§ Excerpted data
#####
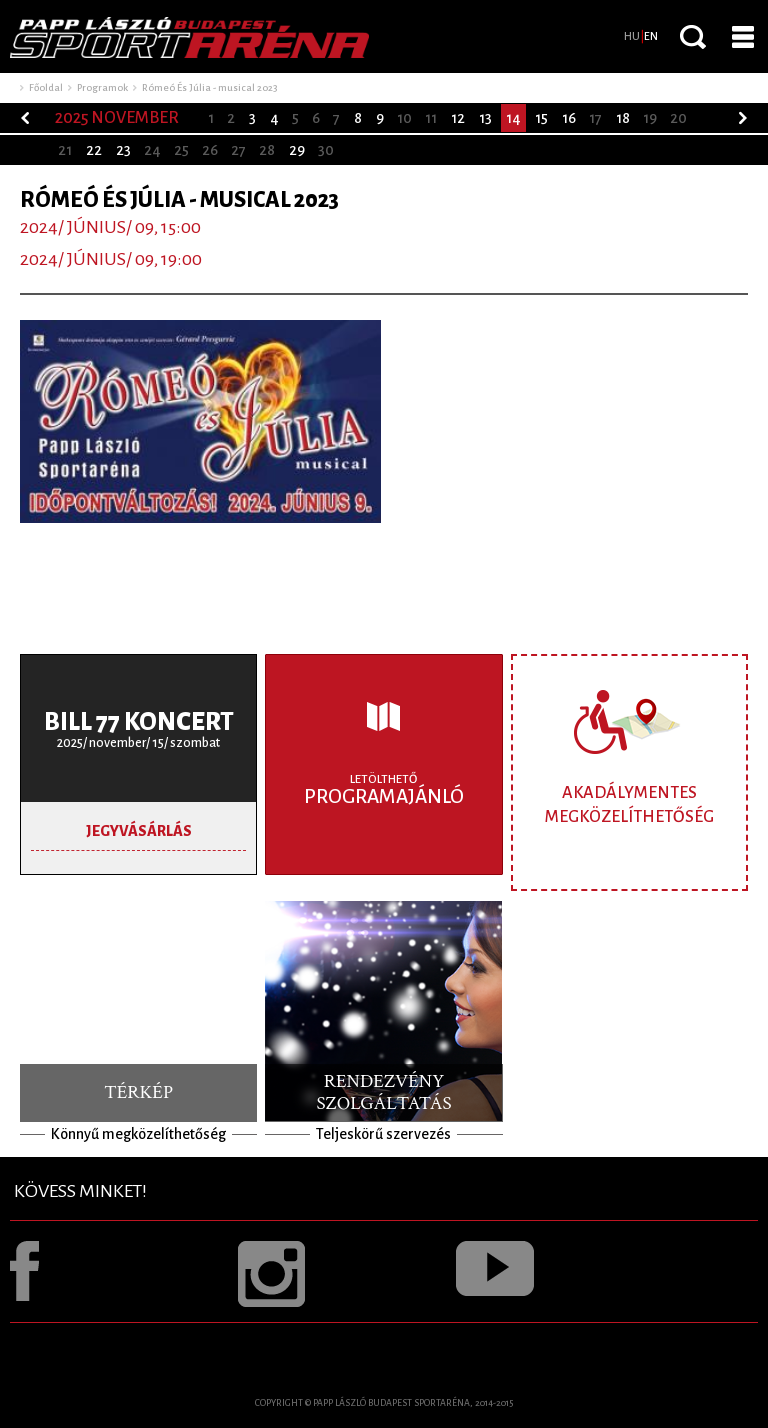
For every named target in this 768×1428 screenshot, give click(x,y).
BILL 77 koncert (139, 721)
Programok (102, 87)
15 (541, 118)
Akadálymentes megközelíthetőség (629, 804)
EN (651, 36)
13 (485, 118)
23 (123, 150)
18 (623, 118)
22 (94, 150)
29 (297, 150)
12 (458, 118)
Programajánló (383, 790)
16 (569, 118)
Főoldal (46, 87)
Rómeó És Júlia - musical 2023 (209, 87)
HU (632, 36)
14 (513, 118)
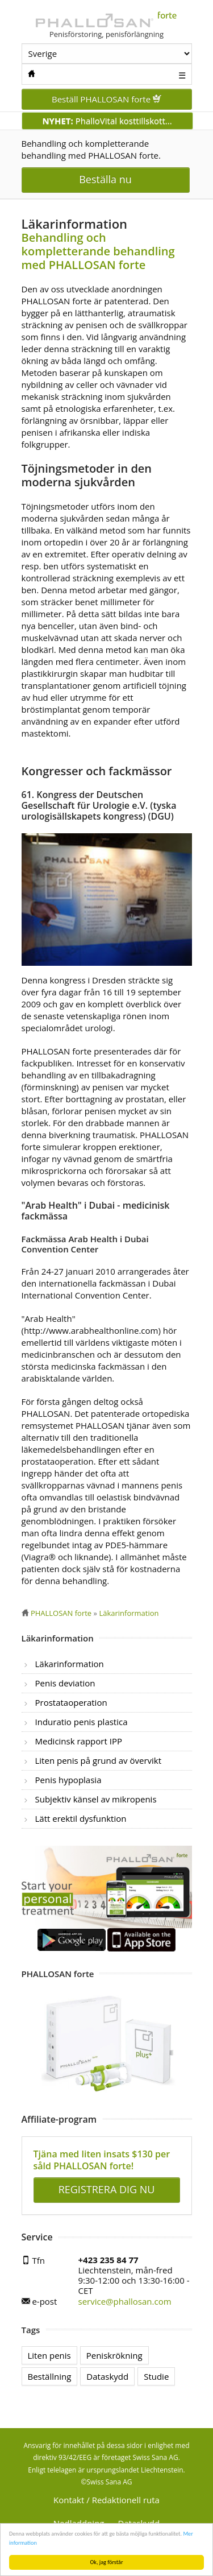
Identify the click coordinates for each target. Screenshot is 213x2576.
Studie (156, 2376)
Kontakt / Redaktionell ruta (106, 2499)
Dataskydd (107, 2376)
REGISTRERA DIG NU (107, 2189)
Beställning (50, 2376)
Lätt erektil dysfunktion (81, 1818)
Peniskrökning (114, 2355)
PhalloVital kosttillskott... (107, 120)
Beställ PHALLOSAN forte (106, 99)
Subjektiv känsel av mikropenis (96, 1799)
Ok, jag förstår (106, 2562)
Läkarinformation (69, 1663)
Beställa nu (105, 179)
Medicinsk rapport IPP (78, 1741)
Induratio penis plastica (81, 1721)
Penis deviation (65, 1683)
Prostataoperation (71, 1702)
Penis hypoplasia (68, 1779)
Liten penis (49, 2355)
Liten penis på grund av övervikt (98, 1760)
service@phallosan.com (125, 2301)
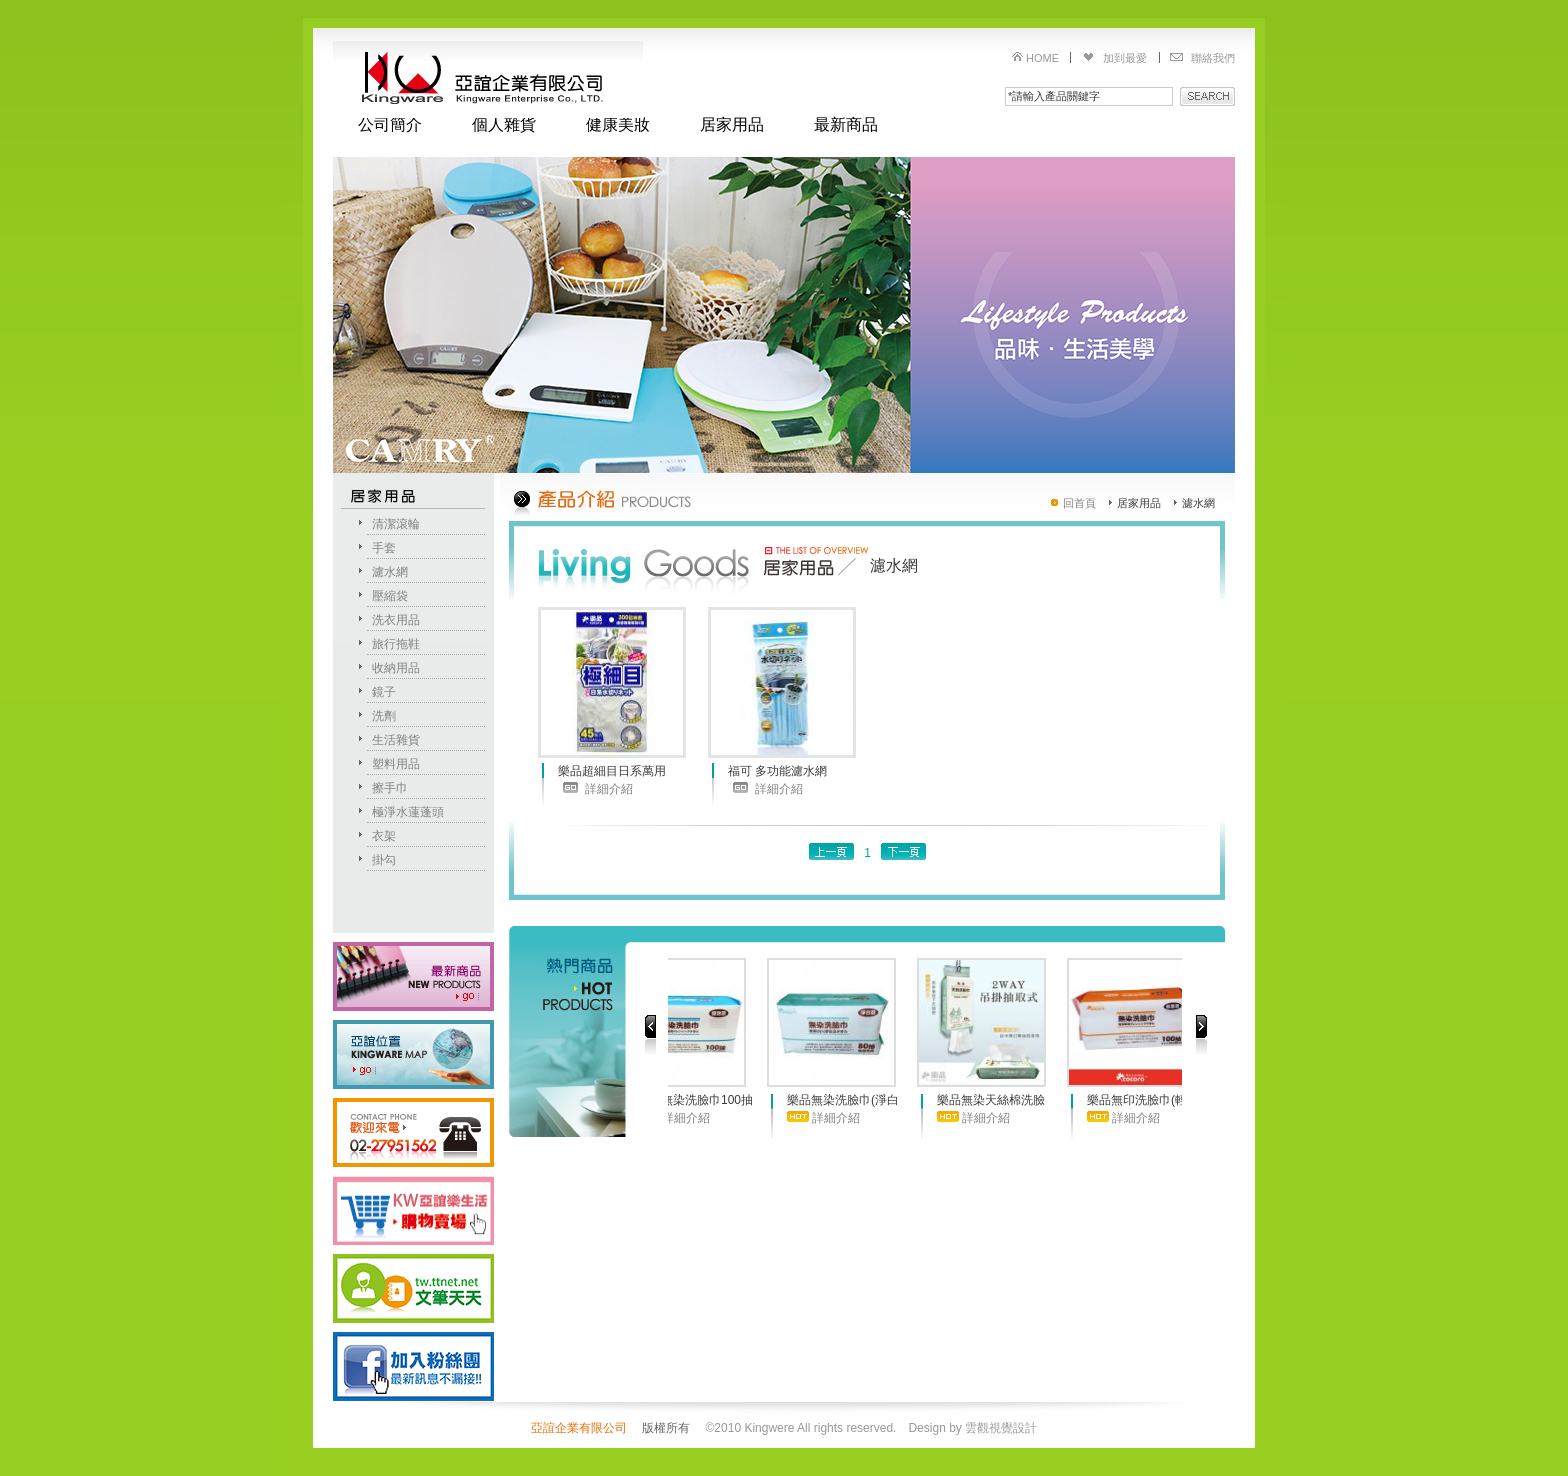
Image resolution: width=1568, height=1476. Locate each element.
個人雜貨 (504, 125)
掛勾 (384, 860)
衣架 (384, 836)
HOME (1042, 58)
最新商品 (846, 125)
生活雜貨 (396, 740)
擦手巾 (390, 788)
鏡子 (384, 692)
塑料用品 (396, 764)
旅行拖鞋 (396, 644)
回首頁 (1079, 503)
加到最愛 (1125, 58)
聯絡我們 (1213, 58)
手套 (384, 548)
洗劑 (384, 716)
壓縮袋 (390, 596)
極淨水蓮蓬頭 (408, 812)
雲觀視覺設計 (1001, 1428)
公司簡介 (390, 125)
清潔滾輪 (396, 524)
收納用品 (396, 668)
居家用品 (732, 125)
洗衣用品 (396, 620)
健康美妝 (618, 125)
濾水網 (390, 572)
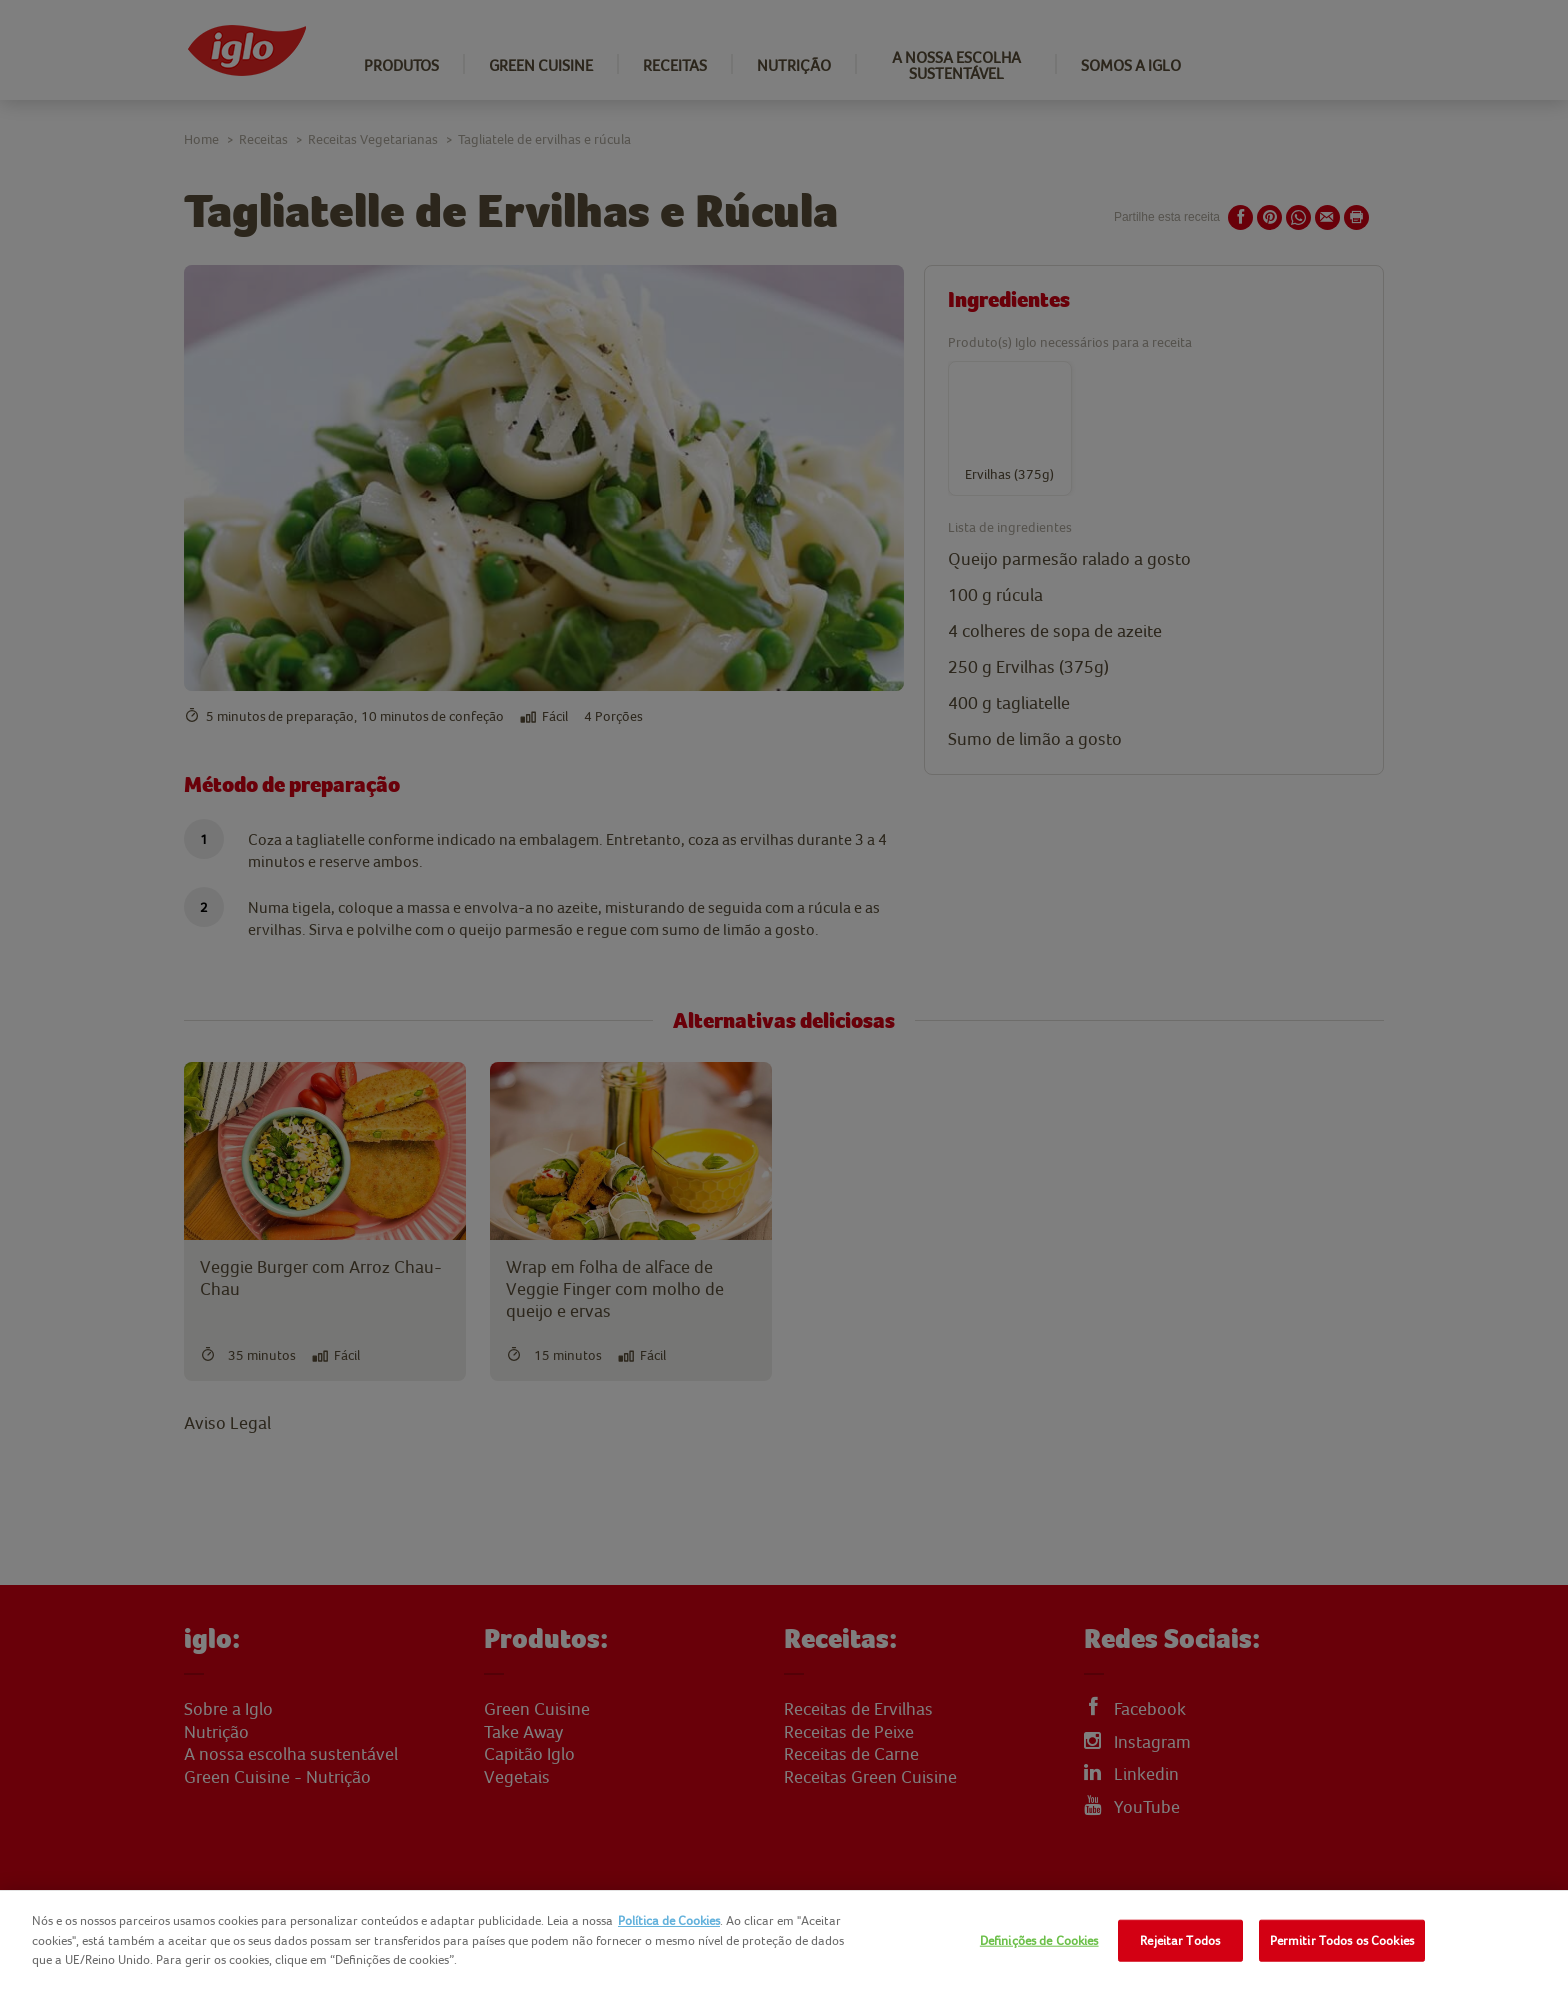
#####
§ Task brief
Only the lines from where the data begins to the line with "Rómeó És Júlia - musical 2023 (209, 87)", both of them included, should be reproduced word for word; no pictures.

§ Result
For every named target in this 768×1428 screenshot, give click(x,y).
BILL 77 koncert (139, 721)
Programok (102, 87)
15 (541, 118)
Akadálymentes megközelíthetőség (629, 804)
EN (651, 36)
13 (485, 118)
23 (123, 150)
18 (623, 118)
22 (94, 150)
29 (297, 150)
12 (458, 118)
Programajánló (383, 790)
16 (569, 118)
Főoldal (46, 87)
Rómeó És Júlia - musical 2023 (209, 87)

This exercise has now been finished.